И Наташка решилась: раз дискотека со старшеклассниками, костюм в самый раз, и узкие белые лодочки фабрики «Парижская коммуна», которая единственная шила туфли маленького размера на высоких каблуках. Зачесала волосы на одну сторону и губы накусала, чтобы поярче, а щёки напудрила маминым «Лебяжьим пухом». Тут же, конечно, обсыпала всю грудь и кое-как отчистила кофту – ну не давалась ей аккуратность, это надо было другим человеком родиться.
Начинали в шесть, Наташка вышла за полчаса и медленно, нога за ногу, потащилась к школе, но добралась всего минут за десять и долго переминалась в холле, потом на втором этаже, возле актового зала, который не открывали до последнего, а позже у стены, ожидая, когда вырубят свет и врубят стробоскопы. Но и тогда ей было стыдно танцевать, тем более, она поняла, что всё-таки ошиблась с одеждой. Девчонки все пришли в коротеньких варёных юбках, одна она в миди как попадья, лучше бы правда джинсы надела. Наташка мрачно следила за рыженькой Ленкой – модной, с причёской «под мальчика», открывающей затылок. «Щёки со спины видно, а туда же. И лифчик вон просвечивает», – сердито думала Наташка, наблюдая, как та извивается под Тото Кутуньо, выламываясь перед Вадькой – самым красивым мальчиком в параллели. Он был похож на Маяковского – очень юного, нежного пухлогубого Маяковского, но уже с чеканным профилем и наглыми льдистыми глазами. Наташка по нему сохла, и все это знали. Невозможно скрыть, когда ловишь его взгляд, и всё, как вспышка голубого лазера по мозгам – куда шла, зачем, не вспомнить, дар речи пропал, только голову опустить и спрятать лицо под длинной чёлкой.
А он её как не видел. Дурак.
Вечер медленно подходил к концу, мальчишки уже выбегали покурить, кто-то даже портвейн у старшеклассников видел, и тут диск-жокей объявил белый танец. И Наташку, которая три часа мялась от смущения, будто подняло и понесло в центр зала, потому что сейчас или никогда. Она подошла к Вадьке и спросила небрежно: «Пойдём?» Если бы он отказал, был бы позор на всю школу, но он кивнул и пошёл с ней. И тут зазвучала эта чёртова «перечитай», и Наташку вдруг унесло, она почувствовала такую свободу, о которой только в книжках пишут – и начала танцевать ужасно красиво и модно, вытягивая вперёд руки по очереди, и делая кистями такие особенные изящные движения, чтобы пальцы раскрывались, как лепестки. Вадька топтался перед ней сдержанно, как положено парню, и тогда она как бы случайно уронила одну руку ему на плечо, подняла глаза и посмотрела так, как эта Ромина на своего Альбано: как будто он её единственное счастье, как будто её сердце превращается в сияние и изливается из глаз, чтобы Вадьке было светло, и сама она превращается в одну великую любовь. И все вокруг это увидели, Вадька всё понял, страшно покраснел, сказал «Дура, блин!», сбросил с плеча её руку и ушёл.

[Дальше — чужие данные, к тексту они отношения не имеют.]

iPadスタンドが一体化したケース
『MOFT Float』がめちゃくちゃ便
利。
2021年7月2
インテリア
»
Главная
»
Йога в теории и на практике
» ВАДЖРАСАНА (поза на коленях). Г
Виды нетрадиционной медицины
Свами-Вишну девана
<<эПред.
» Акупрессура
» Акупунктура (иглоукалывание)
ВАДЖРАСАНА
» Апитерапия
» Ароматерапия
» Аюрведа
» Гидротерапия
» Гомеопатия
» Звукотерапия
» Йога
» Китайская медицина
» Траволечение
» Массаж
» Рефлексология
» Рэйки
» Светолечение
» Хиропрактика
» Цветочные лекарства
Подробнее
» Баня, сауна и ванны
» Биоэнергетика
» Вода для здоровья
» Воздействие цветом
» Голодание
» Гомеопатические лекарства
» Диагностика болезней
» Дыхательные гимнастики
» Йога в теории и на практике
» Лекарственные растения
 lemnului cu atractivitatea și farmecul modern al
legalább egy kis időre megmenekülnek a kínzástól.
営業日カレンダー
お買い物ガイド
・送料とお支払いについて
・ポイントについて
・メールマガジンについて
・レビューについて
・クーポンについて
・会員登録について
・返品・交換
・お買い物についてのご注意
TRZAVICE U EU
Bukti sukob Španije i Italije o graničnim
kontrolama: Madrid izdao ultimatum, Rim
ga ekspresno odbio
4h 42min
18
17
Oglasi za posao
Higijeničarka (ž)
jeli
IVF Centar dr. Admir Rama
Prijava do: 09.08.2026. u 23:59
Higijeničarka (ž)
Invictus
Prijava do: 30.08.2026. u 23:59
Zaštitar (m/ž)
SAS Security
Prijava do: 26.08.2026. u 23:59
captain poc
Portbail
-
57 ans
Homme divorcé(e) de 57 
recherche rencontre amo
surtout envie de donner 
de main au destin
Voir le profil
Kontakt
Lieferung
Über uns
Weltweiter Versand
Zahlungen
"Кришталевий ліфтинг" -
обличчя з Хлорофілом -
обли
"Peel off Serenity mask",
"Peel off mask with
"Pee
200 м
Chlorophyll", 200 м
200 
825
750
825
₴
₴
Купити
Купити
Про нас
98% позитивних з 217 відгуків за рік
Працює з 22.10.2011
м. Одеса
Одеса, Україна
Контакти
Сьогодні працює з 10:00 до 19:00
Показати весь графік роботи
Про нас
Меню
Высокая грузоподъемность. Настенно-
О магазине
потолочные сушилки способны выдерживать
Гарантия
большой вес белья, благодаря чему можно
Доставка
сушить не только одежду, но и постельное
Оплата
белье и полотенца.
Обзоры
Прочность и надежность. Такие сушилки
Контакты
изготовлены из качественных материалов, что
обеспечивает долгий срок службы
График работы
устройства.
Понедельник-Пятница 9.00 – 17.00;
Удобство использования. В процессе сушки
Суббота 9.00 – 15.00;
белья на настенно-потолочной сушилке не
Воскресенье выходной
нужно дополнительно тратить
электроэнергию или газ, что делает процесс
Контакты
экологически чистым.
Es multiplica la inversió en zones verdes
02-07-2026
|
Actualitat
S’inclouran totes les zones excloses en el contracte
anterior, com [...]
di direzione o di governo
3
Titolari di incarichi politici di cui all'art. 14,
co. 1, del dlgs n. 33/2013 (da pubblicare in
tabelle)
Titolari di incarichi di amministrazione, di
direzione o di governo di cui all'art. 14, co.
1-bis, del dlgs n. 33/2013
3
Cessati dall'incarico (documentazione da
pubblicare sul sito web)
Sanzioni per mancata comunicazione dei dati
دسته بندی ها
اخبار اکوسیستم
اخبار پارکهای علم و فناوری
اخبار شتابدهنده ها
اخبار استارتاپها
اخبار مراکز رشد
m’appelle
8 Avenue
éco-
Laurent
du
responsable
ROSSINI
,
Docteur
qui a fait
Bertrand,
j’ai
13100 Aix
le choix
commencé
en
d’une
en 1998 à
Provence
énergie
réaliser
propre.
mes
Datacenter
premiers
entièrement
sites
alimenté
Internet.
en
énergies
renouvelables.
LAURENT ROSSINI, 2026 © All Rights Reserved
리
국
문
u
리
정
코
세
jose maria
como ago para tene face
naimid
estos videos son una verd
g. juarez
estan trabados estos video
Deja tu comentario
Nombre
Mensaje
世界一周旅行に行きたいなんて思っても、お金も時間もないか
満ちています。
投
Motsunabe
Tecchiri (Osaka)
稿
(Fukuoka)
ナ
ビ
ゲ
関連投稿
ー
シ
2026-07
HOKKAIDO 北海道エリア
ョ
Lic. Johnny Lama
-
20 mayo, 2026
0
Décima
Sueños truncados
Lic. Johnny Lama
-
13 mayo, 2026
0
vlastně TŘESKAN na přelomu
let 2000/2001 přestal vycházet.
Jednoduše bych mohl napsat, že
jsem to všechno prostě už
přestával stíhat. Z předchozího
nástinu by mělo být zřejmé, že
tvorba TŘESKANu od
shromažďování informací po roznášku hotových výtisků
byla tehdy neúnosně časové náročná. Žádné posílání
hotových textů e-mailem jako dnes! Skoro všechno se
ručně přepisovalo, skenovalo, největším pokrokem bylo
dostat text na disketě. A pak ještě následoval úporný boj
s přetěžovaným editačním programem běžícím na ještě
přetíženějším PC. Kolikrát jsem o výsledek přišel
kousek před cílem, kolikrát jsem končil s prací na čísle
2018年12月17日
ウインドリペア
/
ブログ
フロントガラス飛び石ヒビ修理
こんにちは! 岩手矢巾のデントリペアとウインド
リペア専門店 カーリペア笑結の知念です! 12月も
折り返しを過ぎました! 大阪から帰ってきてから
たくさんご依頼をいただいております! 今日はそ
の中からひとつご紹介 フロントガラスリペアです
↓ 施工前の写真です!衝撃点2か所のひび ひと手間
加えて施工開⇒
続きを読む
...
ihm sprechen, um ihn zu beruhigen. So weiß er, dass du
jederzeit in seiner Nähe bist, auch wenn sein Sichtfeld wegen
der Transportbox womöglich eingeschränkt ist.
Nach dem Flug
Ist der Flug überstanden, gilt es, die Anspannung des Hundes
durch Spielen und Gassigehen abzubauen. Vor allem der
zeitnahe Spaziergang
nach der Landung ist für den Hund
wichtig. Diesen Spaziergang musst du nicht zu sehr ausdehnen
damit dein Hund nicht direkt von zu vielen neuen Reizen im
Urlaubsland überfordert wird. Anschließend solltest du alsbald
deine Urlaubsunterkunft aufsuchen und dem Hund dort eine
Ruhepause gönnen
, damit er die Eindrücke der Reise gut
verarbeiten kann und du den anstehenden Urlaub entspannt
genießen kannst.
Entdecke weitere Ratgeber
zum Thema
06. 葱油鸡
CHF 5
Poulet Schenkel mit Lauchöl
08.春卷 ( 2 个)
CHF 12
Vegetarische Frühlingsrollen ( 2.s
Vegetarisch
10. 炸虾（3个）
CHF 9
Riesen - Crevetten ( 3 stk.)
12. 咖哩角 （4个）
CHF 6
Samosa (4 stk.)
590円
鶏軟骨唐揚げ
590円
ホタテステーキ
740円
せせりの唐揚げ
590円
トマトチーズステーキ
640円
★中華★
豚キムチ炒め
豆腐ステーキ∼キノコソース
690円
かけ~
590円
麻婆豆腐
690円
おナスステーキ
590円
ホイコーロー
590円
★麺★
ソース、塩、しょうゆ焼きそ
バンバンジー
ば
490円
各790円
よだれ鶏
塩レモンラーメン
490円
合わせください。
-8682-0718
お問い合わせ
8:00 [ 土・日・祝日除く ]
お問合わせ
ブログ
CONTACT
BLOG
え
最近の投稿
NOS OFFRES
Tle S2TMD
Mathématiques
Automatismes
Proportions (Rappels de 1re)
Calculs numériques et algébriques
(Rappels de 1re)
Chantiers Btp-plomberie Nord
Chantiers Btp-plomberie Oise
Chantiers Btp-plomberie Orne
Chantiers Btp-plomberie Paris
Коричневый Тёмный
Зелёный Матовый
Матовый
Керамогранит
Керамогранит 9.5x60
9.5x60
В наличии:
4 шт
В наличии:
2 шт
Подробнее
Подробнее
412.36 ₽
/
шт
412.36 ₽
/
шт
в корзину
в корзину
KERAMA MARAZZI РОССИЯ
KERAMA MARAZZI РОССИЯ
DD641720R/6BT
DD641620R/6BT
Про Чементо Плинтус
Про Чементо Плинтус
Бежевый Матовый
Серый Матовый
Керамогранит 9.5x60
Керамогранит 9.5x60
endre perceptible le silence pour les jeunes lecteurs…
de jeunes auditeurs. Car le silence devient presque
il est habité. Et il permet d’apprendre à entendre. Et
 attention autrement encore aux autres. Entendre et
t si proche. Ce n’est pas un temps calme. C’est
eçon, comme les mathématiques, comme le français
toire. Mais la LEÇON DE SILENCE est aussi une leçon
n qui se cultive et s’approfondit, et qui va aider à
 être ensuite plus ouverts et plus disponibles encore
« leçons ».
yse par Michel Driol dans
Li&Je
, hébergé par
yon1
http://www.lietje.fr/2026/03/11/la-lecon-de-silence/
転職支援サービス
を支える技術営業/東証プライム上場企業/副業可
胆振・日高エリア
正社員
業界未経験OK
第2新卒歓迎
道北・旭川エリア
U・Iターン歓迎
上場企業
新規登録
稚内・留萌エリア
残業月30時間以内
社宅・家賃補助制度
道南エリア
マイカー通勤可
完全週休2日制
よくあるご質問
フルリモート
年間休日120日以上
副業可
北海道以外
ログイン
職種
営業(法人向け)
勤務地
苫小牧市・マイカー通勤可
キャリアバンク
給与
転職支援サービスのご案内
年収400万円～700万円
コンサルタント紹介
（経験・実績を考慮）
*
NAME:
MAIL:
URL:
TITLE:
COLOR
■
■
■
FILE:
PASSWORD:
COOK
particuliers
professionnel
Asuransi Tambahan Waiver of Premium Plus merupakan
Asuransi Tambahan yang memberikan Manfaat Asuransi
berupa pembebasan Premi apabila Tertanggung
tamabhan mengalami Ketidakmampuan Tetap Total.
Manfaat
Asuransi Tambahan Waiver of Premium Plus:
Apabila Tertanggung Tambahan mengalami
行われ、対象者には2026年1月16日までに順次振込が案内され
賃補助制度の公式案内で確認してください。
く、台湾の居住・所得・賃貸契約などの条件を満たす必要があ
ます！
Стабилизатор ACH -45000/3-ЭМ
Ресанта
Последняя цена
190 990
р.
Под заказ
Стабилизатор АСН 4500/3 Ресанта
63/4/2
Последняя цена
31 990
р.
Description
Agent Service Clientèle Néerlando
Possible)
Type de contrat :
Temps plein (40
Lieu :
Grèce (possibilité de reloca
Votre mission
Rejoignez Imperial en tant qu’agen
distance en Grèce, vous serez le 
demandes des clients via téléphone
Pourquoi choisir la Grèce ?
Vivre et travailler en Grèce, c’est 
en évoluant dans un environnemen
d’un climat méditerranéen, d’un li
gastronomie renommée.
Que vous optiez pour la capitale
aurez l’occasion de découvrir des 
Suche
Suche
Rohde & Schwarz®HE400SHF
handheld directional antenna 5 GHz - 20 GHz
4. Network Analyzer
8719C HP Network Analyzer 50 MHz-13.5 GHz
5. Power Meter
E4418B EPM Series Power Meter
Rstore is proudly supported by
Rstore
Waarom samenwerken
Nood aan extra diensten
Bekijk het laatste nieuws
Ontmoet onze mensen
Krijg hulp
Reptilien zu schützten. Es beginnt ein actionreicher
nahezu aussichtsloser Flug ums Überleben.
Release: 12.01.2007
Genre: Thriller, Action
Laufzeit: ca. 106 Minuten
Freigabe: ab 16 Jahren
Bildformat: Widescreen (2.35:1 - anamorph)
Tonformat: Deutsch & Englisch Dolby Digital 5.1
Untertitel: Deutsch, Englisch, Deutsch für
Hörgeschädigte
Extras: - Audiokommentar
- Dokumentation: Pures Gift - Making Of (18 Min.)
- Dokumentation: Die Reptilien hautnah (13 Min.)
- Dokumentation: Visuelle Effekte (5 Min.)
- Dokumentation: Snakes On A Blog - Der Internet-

Она продержалась до самого конца дискотеки, гордо вышла из зала, гордо пошла домой и гордо сняла костюм цвета крови, гордо легла в постель, посмотрела в потолок и только тогда расплакалась. Жизнь была кончена, слёзы затекали ей в уши, а в голове звучала эта беспощадная песня.
Точно как сейчас.
Госпожа с силой прижала ладонь к глазам, выругалась, на секунду превратившись в охальницу-Ташу, и шумно высморкалась во что подвернулось – в угол пододеяльника. Жизнь и правда куда-то делась так быстро, будто длилась всего три минуты, от первых аккордов до последнего гаснущего «феличитаааа» и неуклюжего реверанса крупной длиннорукой певички. И она сама теперь снова некрасивая, зарёванная, не нужная никому. Кто бы ей сказал тогда, дуре, что всё впереди, и счастье её расцветает именно в эти мгновения – когда всё потеряла и на всё способна, всё забыла и всё поняла, и сердце разбито и готово к любви. Для некоторых так выглядит свобода, но для неё на всю жизнь это и было счастьем.